A place to be (re)educated in Newspeak

Wednesday, May 12, 2010

Patterns of Dynamic Typechecking

Dynamic type tests are ubiquitous in programming. Regardless of whether the programming language is statically or dynamically typed, object-oriented or functional, the need to establish what sort of value you are dealing with at run time is always there.

In object oriented languages constructs like Java’s instanceOf (or C# typeOf, or Smalltalk isKindOf:) serve this need - as do casts.

Some functional languages put a large emphasis on being “completely statically typed”. In fact, these languages rely heavily on dynamic typechecking in the guise of pattern matching. Somewhere in the middle lie constructs like typecase.

In most languages, constructs for dynamic typechecking undermine data abstraction. They allow one to test for the implementation type of a value. Checking whether an object is an instance of a particular class, or pattern matching against a specific datatype constructor suffer from this problem. In contrast, testing whether a value supports an interface is harmless. Dynamically typed languages don’t support that however.

An old trick is to add methods that support these kind of type queries. Where you might, in Java, define a class A that implements an interface T, you would simply define a method isT on A, that returns true. The problem is that you then need to define a version of isT that returns false for all other types that you might possibly encounter. To be safe, you’d add isT to Object. This is monkey patching of the highest order, and readers of this blog know my view “People don’t let Primitive Primates Program”.

However, there is an out. Define the default version of doesNotUnderstand: to check if the method name is of the form isX, where X has the form of a type identifier. If so, return false. Now all you need to do is define isT for the classes that actually support the T interface. Credit to Peter Ahe for proposing this. It’s in the current Newspeak implementation.

Pattern matching is much more general than isT however; using isT is equivalent to a simple nullary pattern - except for this annoying issue with data abstraction.

Recently, we’ve seen approaches that overcome the data abstraction problem: Scala and F# introduce pattern matching mechanism that allow you to preserve data abstraction. It was Scala’s influence, combined with demand from users at Cadence, that prompted me to examine the idea of supporting pattern matching in Newspeak.

One can’t just go graft a pattern matching construct on to Newspeak however. The only operations allowed in Newspeak are message sends. If we can’t express the matching constructs via messages, they cannot go into the language. This led me to the idea of pattern literals: a special syntax for patterns, that denotes a pattern object. We already have special syntax for number objects, string objects, closure objects etc., so adding pattern objects fits in quite naturally. The nice thing about such an approach is that patterns are first class values. Patterns can be abstracted over in methods, stored in slots and data structures, serialized to disk or what have you. You can’t do that with a pattern in ML or Haskell.

So what exactly would pattern matching in Newspeak look like?
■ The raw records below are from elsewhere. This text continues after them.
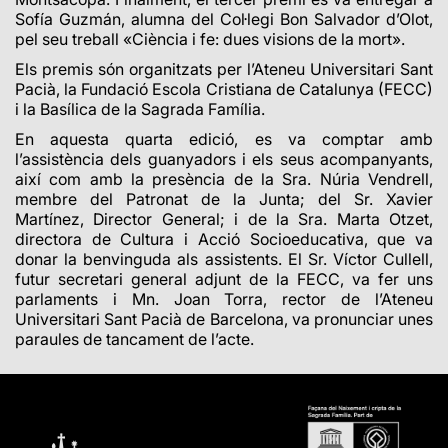
Sofía Guzmán, alumna del Col·legi Bon Salvador d’Olot,
pel seu treball «Ciència i fe: dues visions de la mort».
Els premis són organitzats per l’Ateneu Universitari Sant
Pacià, la Fundació Escola Cristiana de Catalunya (FECC)
i la Basílica de la Sagrada Família.
En aquesta quarta edició, es va comptar amb
l’assistència dels guanyadors i els seus acompanyants,
així com amb la presència de la Sra. Núria Vendrell,
membre del Patronat de la Junta; del Sr. Xavier
Martínez, Director General; i de
la Sra. Marta Otzet,
directora de Cultura i Acció Socioeducativa, que va
donar la benvinguda als assistents. El Sr. Víctor Cullell,
futur secretari general adjunt de la FECC, va fer uns
parlaments i Mn. Joan Torra, rector de l’Ateneu
Universitari Sant Pacià de Barcelona, va pronunciar unes
paraules de tancament de l’acte.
Well, Felix Geller has recently completed his masters thesis at HPI Potsdam on just that question. Felix has implemented an experimental language extension supporting pattern literals and integrated it into the Newspeak IDE. The new language features should be available in the next Newspeak refresh (coming to a computer near you, summer 2010).

In the new extension (NS3) patterns are matched against objects via a protocol very similar to Scala’s extractors, thereby preserving data abstraction. However, there is no special construct for pattern matching. Instead, complex patterns can be composed out simpler ones using combinators.

Of course, a quick scan of the literature shows that the functional community got there first. Mark Tullsen proposed first class patterns with combinators for Haskell a decade ago, and there are several other papers dealing with the idea. However, having a proposal does not guarantee that a feature is in fact included in a language; in practice, none of the popular functional languages supports first class patterns.

First class patterns combined with data abstraction are a potent combination. We mean to use them as first class queries that can be sent to objects of various sorts - ordinary in-memory collections, or databases, or logic programs. This is reminiscent of LINQ, except that the queries are first class so they can be abstracted over. You can write code that takes queries as parameters, accepts queries as input from the user, serializes and deserializes queries to persistent storage (allowing you to do meta-queries) and so on. And the beauty of a language like Newspeak is that all this requires but a fraction of the machinery you need in a mainstream setting.

Felix’s thesis will soon be available as a technical report. I am reluctant to steal his thunder before that, but once the report is out, I'll put out a follow up post that illustrates how this works and why it is neat.